Each tier lists providers in order of preference. The first one that's available and responding gets used. Everything else is automatic.

---

## Automatic Fallback: The Killer Feature

This is the thing that makes daz-agent-sdk genuinely different.

**For single questions:** Hit a rate limit? The next provider in your tier's list takes over immediately. No delay, no error in your code.

**For conversations:** Hits a rate limit? It tries waiting a bit first — rate limits often clear on their own. If it's still down after a while, it summarises your conversation so far and picks up seamlessly on another provider. You keep talking; it handles everything else.

**Auth problems** skip a provider entirely (it's not going to work anyway). **Mistakes in your request** raise an error right away so you can fix them. Every fallback event gets logged so you can see exactly what happened.

---

## Everything Gets Logged

Every conversation is automatically saved to `~/.daz-agent-sdk/logs/`. Each one gets its own folder containing:

- Everything that was said
- Which models were used and when
- Any fallbacks or provider switches
- How long things took

Useful for debugging, understanding costs, or just reviewing what happened. You don't have to do anything — it's always on.

---

## Tips and Tricks

**Start with zero configuration.** The defaults are sensible. Get something working first, then customise if you need to.

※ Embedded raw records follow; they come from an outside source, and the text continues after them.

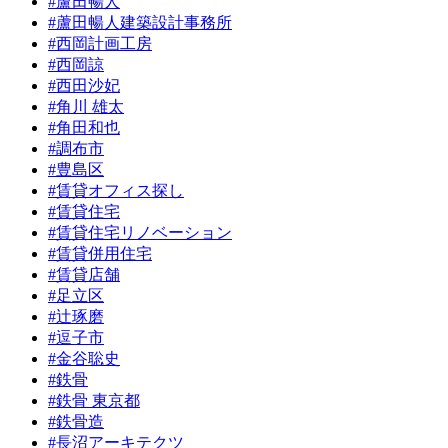
#蘆田暢人
#蘆田暢人建築設計事務所
#西岡計画工房
#西岡諒
#西田沙妃
#角川 雄太
#角田和也
#調布市
#豊島区
#賃貸オフィス探し
#賃貸住宅
#賃貸住宅リノベーション
#賃貸併用住宅
#賃貸店舗
#足立区
#辻琢磨
#逗子市
#金谷聡史
#鉄骨
#鉄骨 東京都
#鉄骨造
#長沼アーキテクツ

**Say `Tier.LOW` instead of a model name.** If you hardcode `ollama:qwen3-8b`, you'll need to change every file if you switch. If you say `Tier.LOW`, you update the config once.

**Reach for structured output early.** Any time you're thinking "I'll parse the response with regex", use a Pydantic schema instead. It's more reliable, gives you typed data, and works across every provider.

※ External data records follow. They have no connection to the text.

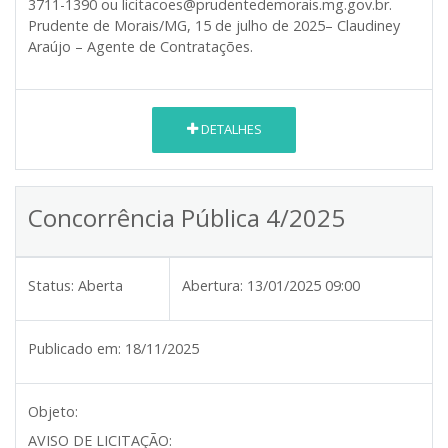
3711-1390 ou licitacoes@prudentedemorais.mg.gov.br.
Prudente de Morais/MG, 15 de julho de 2025– Claudiney
Araújo – Agente de Contratações.
DETALHES
Concorrência Pública 4/2025
Status:
Aberta
Abertura:
13/01/2025 09:00
Publicado em:
18/11/2025
Objeto:
AVISO DE LICITAÇÃO:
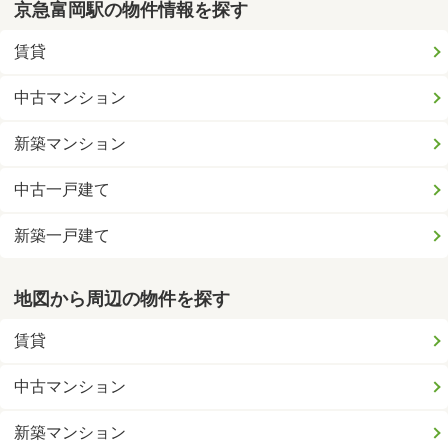
京急富岡駅の物件情報を探す
賃貸
中古マンション
新築マンション
中古一戸建て
新築一戸建て
地図から周辺の物件を探す
賃貸
中古マンション
新築マンション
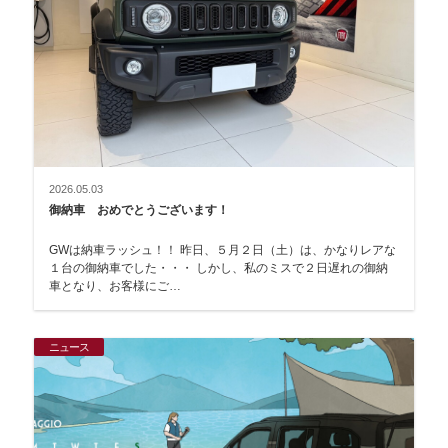
2026.05.03
御納車 おめでとうございます！
GWは納車ラッシュ！！ 昨日、５月２日（土）は、かなりレアな
１台の御納車でした・・・ しかし、私のミスで２日遅れの御納
車となり、お客様にご…
ニュース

**Stream anything long.** If a response might take a while — writing, analysis, explanations — use `chat.stream()`. Users see the words appearing in real time rather than staring at a blank screen.

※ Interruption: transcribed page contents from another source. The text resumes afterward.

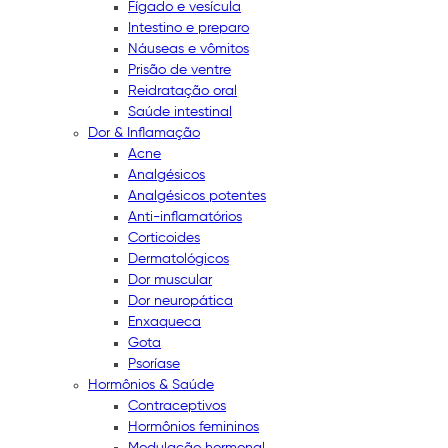
Fígado e vesícula
Intestino e preparo
Náuseas e vômitos
Prisão de ventre
Reidratação oral
Saúde intestinal
Dor & Inflamação
Acne
Analgésicos
Analgésicos potentes
Anti-inflamatórios
Corticoides
Dermatológicos
Dor muscular
Dor neuropática
Enxaqueca
Gota
Psoríase
Hormônios & Saúde
Contraceptivos
Hormônios femininos
Modulação hormonal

**Use `FREE_FAST` for bulk work.** If you're processing hundreds or thousands of items, local models cost nothing and will never rate-limit you. Save the cloud credits for the tasks that actually need them.

**Trust the fallback.** When a provider goes down or rate-limits you, resist the urge to add your own retry logic. daz-agent-sdk already handles it — and handles it better than most hand-rolled solutions. Let it do its job.

**Fork for creative exploration.** Whenever you're working on something open-ended and want to try two different approaches, fork the conversation. You get two independent threads from the same starting point, without losing either.

---

## Putting It All Together

Here's what a real multi-modal pipeline looks like with daz-agent-sdk:

```python
from daz_agent_sdk import agent, Tier

async def create_podcast_episode(topic: str):
    # Research and write the script (best quality)
    script = await agent.ask(
        f"Write a 5-minute podcast script about: {topic}",
        tier=Tier.HIGH,
    )

    # Generate cover art
    cover = await agent.image(
        f"Podcast cover art for an episode about {topic}",
        width=1024,
        height=1024,
        output=f"episodes/{topic}/cover.png",
    )

    # Narrate it
    audio = await agent.speak(
        script.text,
        voice="gary",
        output=f"episodes/{topic}/episode.mp3",
    )

    return {"script": script.text, "cover": cover.path, "audio": audio.path}
```

Script, art, and audio — three lines of meaningful code. That's the idea.